Spraying of pesticides and fertilizer on the farm is done by custom applicators. Some dry N is also applied to corn. "We hire it all done now," Chase said. Some fertilizer is also applied in a 2x2 configuration with the planter. Anhydrous ammonia is still a favorite -- and likely to stay that way for the foreseeable future. "Dad says I will have to pry his anhydrous applicator out of his cold dead hands," Chase joked.
"We're all red," Chase said. Planting is done with a Case IH 330 tractor and 1250 24-row Case IH planter that has liquid starter and insecticide capability. Harvest is speedy with two 8230 combines, a 35-foot draper head, and 12-row folding cornhead.

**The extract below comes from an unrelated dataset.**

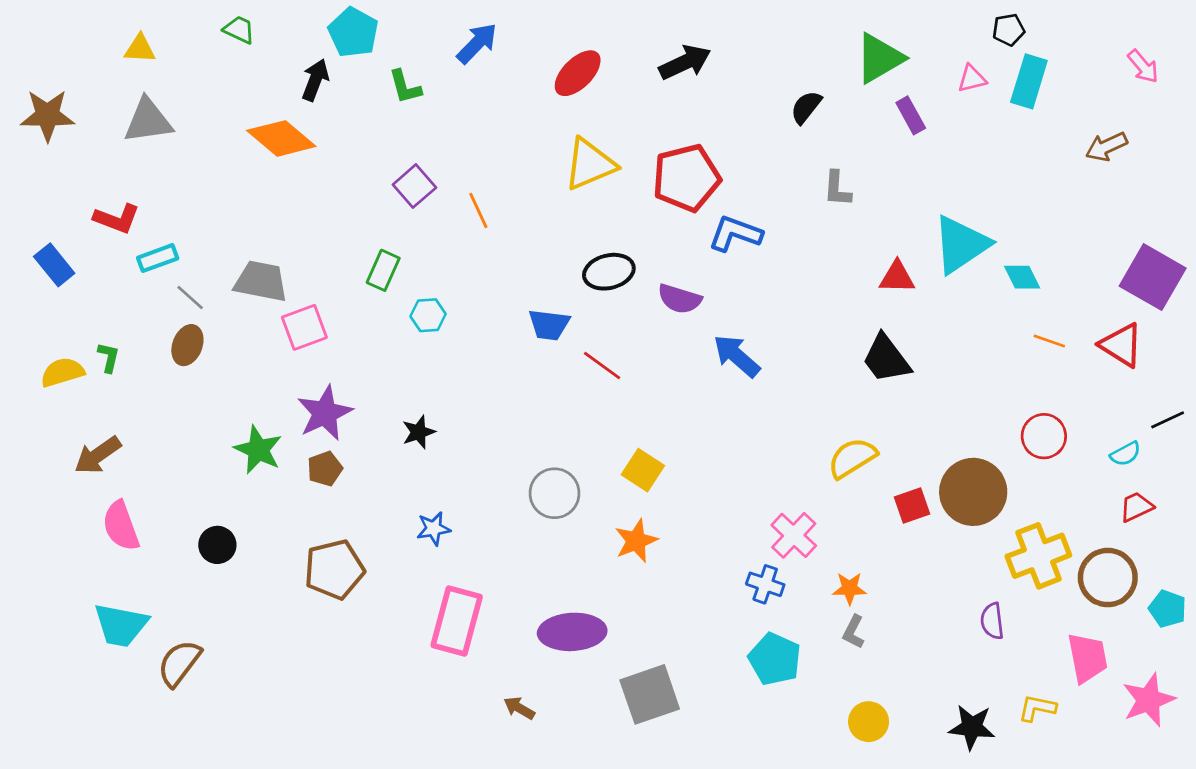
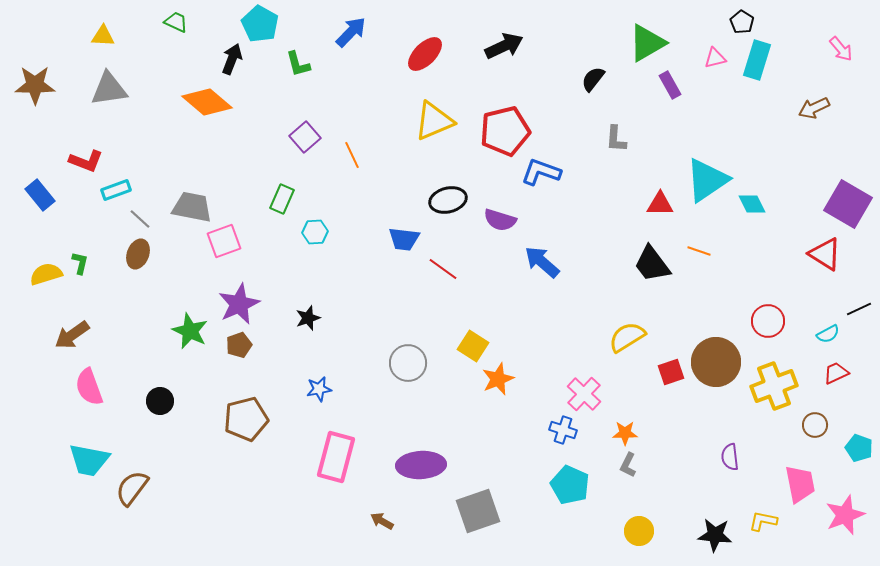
black pentagon: (1009, 30) -> (742, 22), turned -30
orange line: (1049, 341) -> (699, 251), moved
orange star: (636, 541) -> (498, 379), moved
yellow cross: (1038, 556) -> (774, 386), moved
brown circle: (1108, 578) -> (815, 425), size x0.6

"I personally like no-till. But trying to get Dad and Uncle Joe to give up their chisel plow and field cultivator (pulled by a Case IH 550 Quad Trac) is going to be hard. We use vertical tillage on some cover crop ground. We're slowly converting some to no-till, but the majority of our acreage is conventional. Some guys say they get better yields fracturing the soil, and better water infiltration. No-till guys say you get your organic matter up and you'll get that," Chase explained.

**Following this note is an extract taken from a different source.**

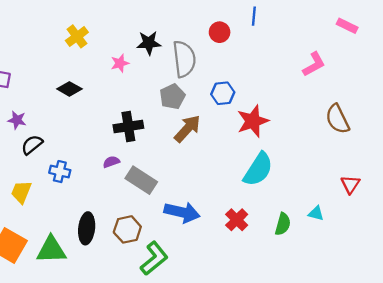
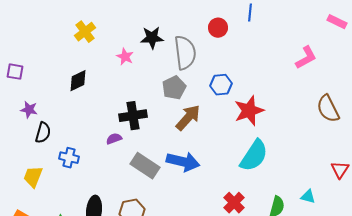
pink star: (120, 63) -> (125, 57), turned -30
black diamond: (69, 89) -> (78, 81), turned -55
black semicircle: (32, 145) -> (43, 133), turned 145
purple semicircle: (111, 162) -> (114, 139), moved
blue arrow: (182, 212) -> (183, 162), moved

Vertical tillage tools like their 30-foot Great Plains Turbo Chopper pulled by a 340 Case IH tractor have helped the Browns reduce tillage through no-till because "it's a little prettier when stalks are chopped up."

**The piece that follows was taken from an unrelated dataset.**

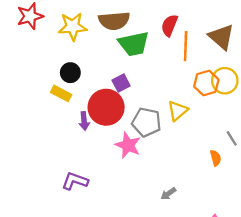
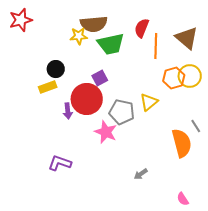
yellow star: (73, 27) -> (79, 36), moved, size x0.7
yellow rectangle: (61, 93) -> (48, 87), turned -48
orange semicircle: (216, 158) -> (182, 143), size x2.0

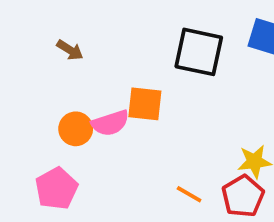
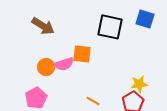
brown arrow: (70, 50) -> (43, 26), size x1.6
orange line: (189, 194) -> (93, 101), moved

Two semi-trucks haul grain for sale into Decatur. On-farm storage is composed of bins ranging in size from 3,500 to 130,000 bushels.
Chase is president of the Prairie Beef Association, serves on the county Farm Bureau Board, and serves on a Ducks Unlimited committee helping to plan the annual banquet.
Showing their cattle takes up a lot of Chase and Ashley's time with trips to places such as Denver and Louisville, hopefully with room to spare. "If there's time Ashley and I like to take a fishing trip a couple of times a year," he said.